Task statement — Search the entries for the string "تومان" and give the number of lines that hold it, nothing more.
──────── Records supplied
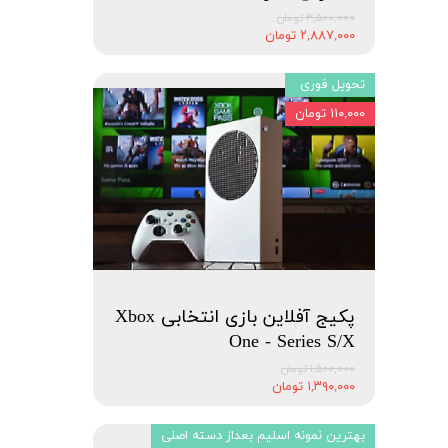
۳,۵۰۰,۰۰۰ تومان
۲,۸۸۷,۰۰۰ تومان
تحویل فوری
۱۱۰,۰۰۰ تومان
پکیج آفلاین بازی انتخابی Xbox
One - Series S/X
۱,۵۰۰,۰۰۰ تومان
۱,۳۹۰,۰۰۰ تومان
بهترین نمونه اسلیم بعداز دسته اصلی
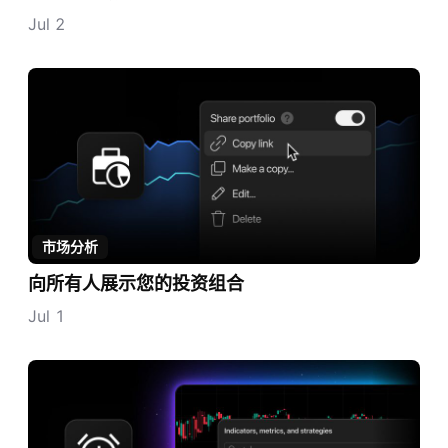
Jul 2
市场分析
向所有人展示您的投资组合
Jul 1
────────────────
Answer to the problem — 5